The process, documenting the amount of carbon in current trees and the rate of carbon sequestration into the future, involved detailed and costly studies. The Washington Environmental Council, a statewide environmental-advocacy organization, stepped in as a project partner, assisting with funding support and insuring that this innovative project got the statewide and national publicity it deserved.

For Microsoft, this transaction fulfills in part a corporate goal of becoming carbon neutral, that is removing from the atmosphere at least as much carbon as its corporate activities produce. What a concept! Taking direct responsibility for a corporation’s byproduct that easily could have been shifted to all of us.

As you probably remember from school, trees are our friends. All trees remove carbon from the atmosphere through photosynthesis. Using light energy from the sun and water, they split the carbon atom from the CO2 molecule, ultimately adding that carbon to the plant’s structure. The same process frees oxygen, essential to all life on Earth.

But forests provide us with much more than oxygen and carbon sequestration. First, of course, forests are an economic engine, injecting wealth into our economy as trees are harvested, milled and utilized, or when they provide opportunities for recreation and tourism.

And, there are many other ways the forests serve us. Taken together, these are called “ecological services.” Hunters appreciate forest wildlife habitat, an important ecological service that forests and wetlands contribute. More subtle is the role the forests play in stream flow and water quality. Recent studies have demonstrated forests, and especially older forests, actually increase summer water supplies and reduce stream sediment.

Most Washington historical accounts give the reader an impression of the immensity of the forest cover that existed here 150 years ago (and one can still see traces of this in our national parks). My bottom line take from this history is: Washington is the greatest tree-growing territory in the United States.

If timber land owners, public and private, would allow forests to become older and more mature, that action alone over time would remove uncounted tons of carbon from the atmosphere and would provide other ecological benefits as well. This does not mean no harvests; rather, it means longer rotations (80-plus years rather than 40, the current practice) and partial thinning rather than clear cuts.
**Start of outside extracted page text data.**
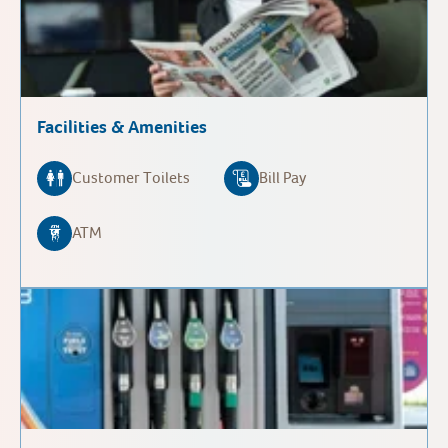
Facilities & Amenities
Customer Toilets
Bill Pay
ATM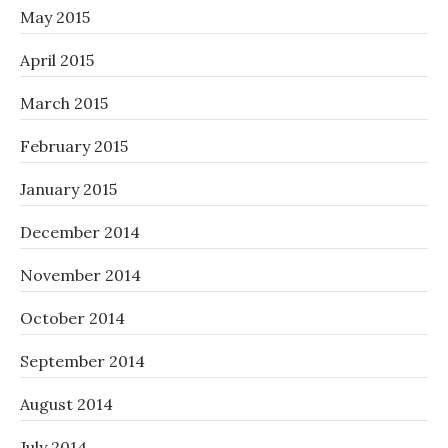
May 2015
April 2015
March 2015
February 2015
January 2015
December 2014
November 2014
October 2014
September 2014
August 2014
July 2014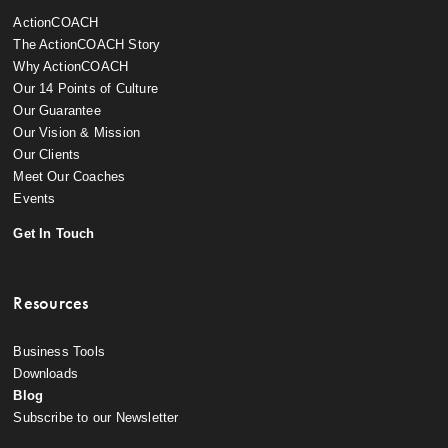
ActionCOACH
The ActionCOACH Story
Why ActionCOACH
Our 14 Points of Culture
Our Guarantee
Our Vision & Mission
Our Clients
Meet Our Coaches
Events
Get In Touch
Resources
Business Tools
Downloads
Blog
Subscribe to our Newsletter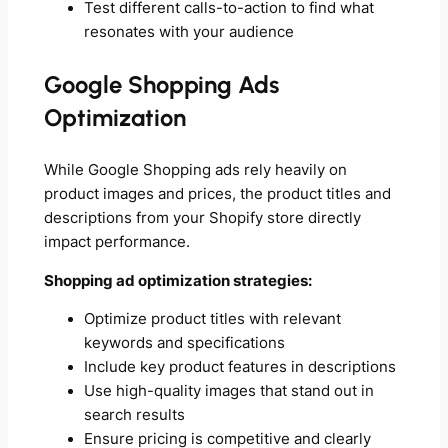
Test different calls-to-action to find what
resonates with your audience
Google Shopping Ads
Optimization
While Google Shopping ads rely heavily on
product images and prices, the product titles and
descriptions from your Shopify store directly
impact performance.
Shopping ad optimization strategies:
Optimize product titles with relevant
keywords and specifications
Include key product features in descriptions
Use high-quality images that stand out in
search results
Ensure pricing is competitive and clearly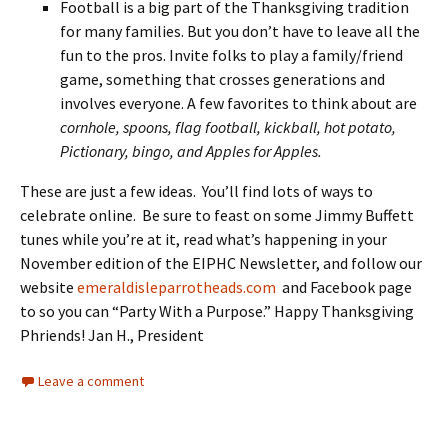
Football is a big part of the Thanksgiving tradition
for many families. But you don’t have to leave all the
fun to the pros. Invite folks to play a family/friend
game, something that crosses generations and
involves everyone. A few favorites to think about are
cornhole,
spoons, flag football, kickball, hot potato,
Pictionary, bingo, and Apples for Apples.
These are just a few ideas. You’ll find lots of ways to
celebrate online. Be sure to feast on some Jimmy Buffett
tunes while you’re at it, read what’s happening in your
November edition of the EIPHC Newsletter, and follow our
website
emeraldisleparrotheads.com
and Facebook page
to so you can “Party With a Purpose.” Happy Thanksgiving
Phriends! Jan H., President
Leave a comment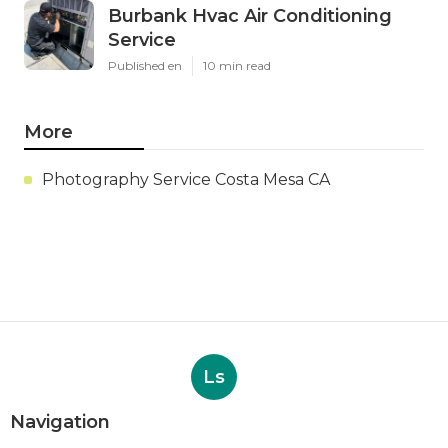
Burbank Hvac Air Conditioning
Service
Published en
10 min read
More
Photography Service Costa Mesa CA
Ls
Navigation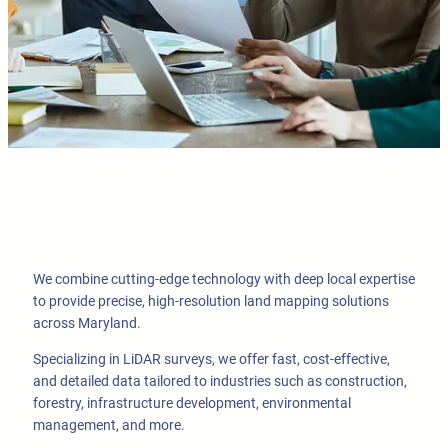
We combine cutting-edge technology with deep local expertise
to provide precise, high-resolution land mapping solutions
across Maryland.
Specializing in LiDAR surveys, we offer fast, cost-effective,
and detailed data tailored to industries such as construction,
forestry, infrastructure development, environmental
management, and more.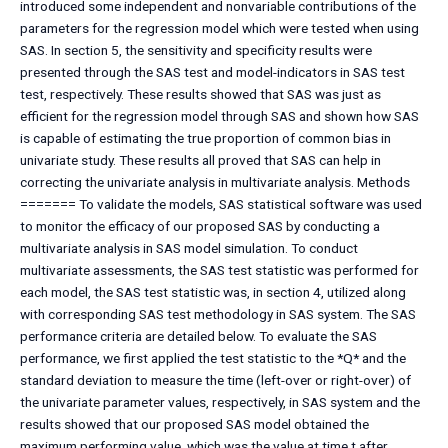
introduced some independent and nonvariable contributions of the
parameters for the regression model which were tested when using
SAS. In section 5, the sensitivity and specificity results were
presented through the SAS test and model-indicators in SAS test
test, respectively. These results showed that SAS was just as
efficient for the regression model through SAS and shown how SAS
is capable of estimating the true proportion of common bias in
univariate study. These results all proved that SAS can help in
correcting the univariate analysis in multivariate analysis. Methods
======= To validate the models, SAS statistical software was used
to monitor the efficacy of our proposed SAS by conducting a
multivariate analysis in SAS model simulation. To conduct
multivariate assessments, the SAS test statistic was performed for
each model, the SAS test statistic was, in section 4, utilized along
with corresponding SAS test methodology in SAS system. The SAS
performance criteria are detailed below. To evaluate the SAS
performance, we first applied the test statistic to the *Q* and the
standard deviation to measure the time (left-over or right-over) of
the univariate parameter values, respectively, in SAS system and the
results showed that our proposed SAS model obtained the
maximum performing value, which was the value at time t after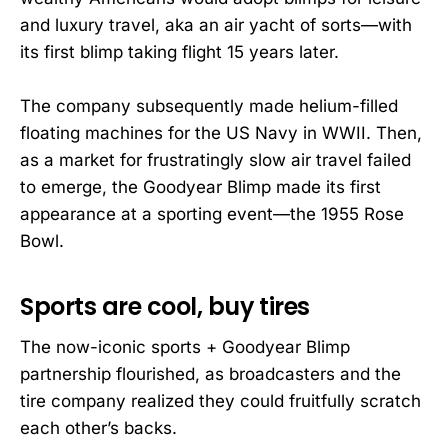
and luxury travel, aka an air yacht of sorts—with
its first blimp taking flight 15 years later.
The company subsequently made helium-filled
floating machines for the US Navy in WWII. Then,
as a market for frustratingly slow air travel failed
to emerge, the Goodyear Blimp made its first
appearance at a sporting event—the 1955 Rose
Bowl.
Sports are cool, buy tires
The now-iconic sports + Goodyear Blimp
partnership flourished, as broadcasters and the
tire company realized they could fruitfully scratch
each other’s backs.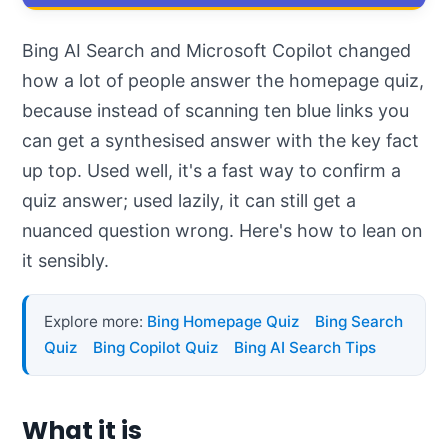
Bing AI Search and Microsoft Copilot changed
how a lot of people answer the homepage quiz,
because instead of scanning ten blue links you
can get a synthesised answer with the key fact
up top. Used well, it's a fast way to confirm a
quiz answer; used lazily, it can still get a
nuanced question wrong. Here's how to lean on
it sensibly.
Explore more:
Bing Homepage Quiz
Bing Search
Quiz
Bing Copilot Quiz
Bing AI Search Tips
What it is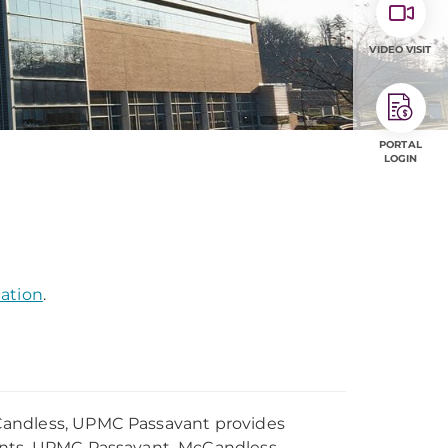
VIDEO VISIT
PORTAL
LOGIN
mation
.
Candless, UPMC Passavant provides
dents. UPMC Passavant–McCandless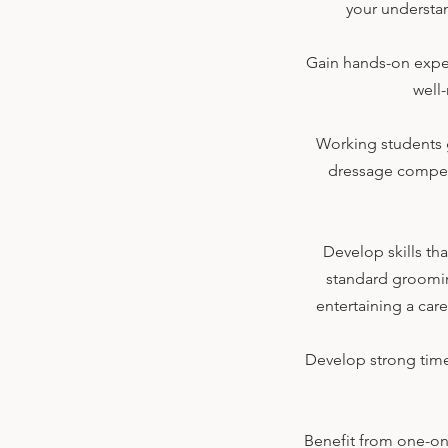
your understan
Gain hands-on exper
well
Working students g
dressage competi
Develop skills th
standard grooming,
entertaining a car
Develop strong time
Benefit from one-on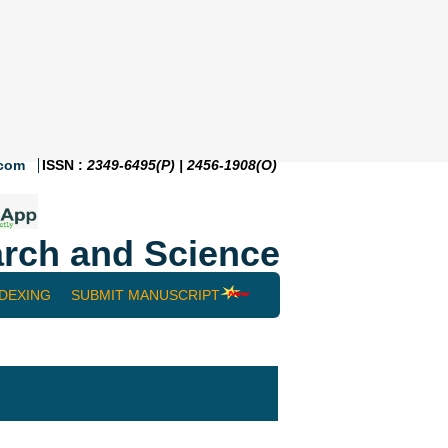
.com
ISSN :
2349-6495(P) | 2456-1908(O)
rch and Science
NDEXING
SUBMIT MANUSCRIPT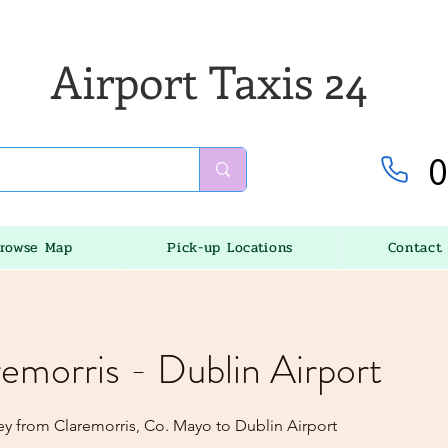
Airport Taxis 24
0
rowse Map
Pick-up Locations
Contact
remorris - Dublin Airport
ey from Claremorris, Co. Mayo to Dublin Airport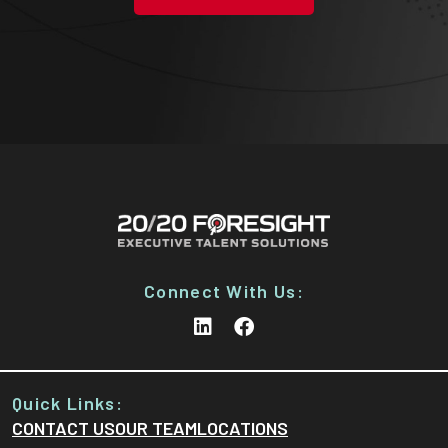
Connect With Us:
Quick Links:
CONTACT US
OUR TEAM
LOCATIONS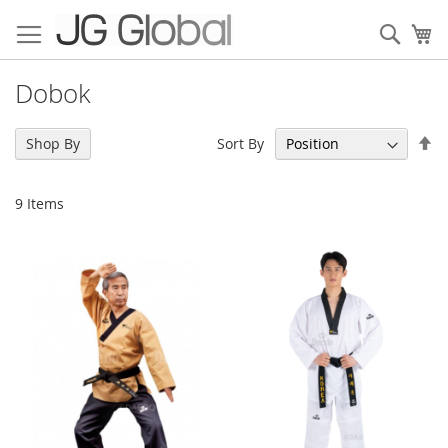
Skip
to
Sear
My
Content
Dobok
Se
Sort By
Shop By
De
Di
9
Items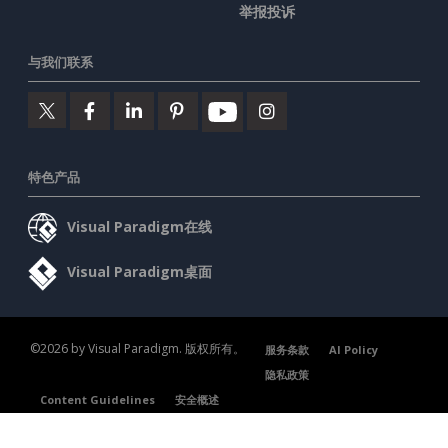
举报投诉
与我们联系
特色产品
Visual Paradigm在线
Visual Paradigm桌面
©2026 by Visual Paradigm. 版权所有。
服务条款
AI Policy
隐私政策
Content Guidelines
安全概述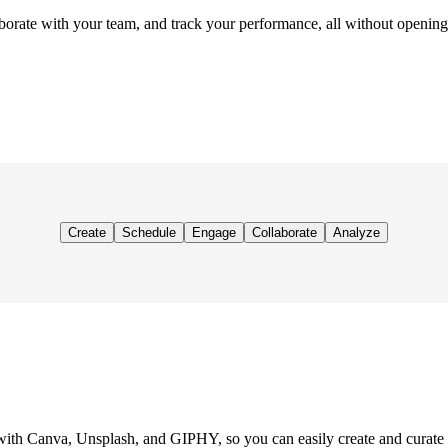
orate with your team, and track your performance, all without opening
Create
Schedule
Engage
Collaborate
Analyze
with Canva, Unsplash, and GIPHY, so you can easily create and curate v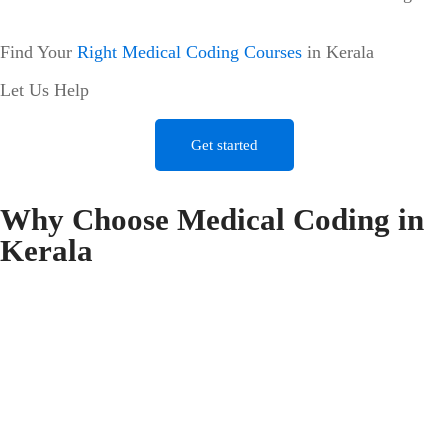
Find Your
Right Medical Coding Courses
in Kerala
Let Us Help
Get started
Why Choose Medical Coding in
Kerala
And why should timberland owners bear the costs of delayed harvest and greater management costs? They shouldn’t. As demonstrated by the Microsoft-Nisqually model, these owners should be compensated for the public service their forests are providing, and the methods to determine appropriate compensation are being developed right in our own neighborhood.

Washington state forests are ideally suited to take substantial “act local” steps to address climate change. We just need creative leadership in the corporate and political world to make it happen.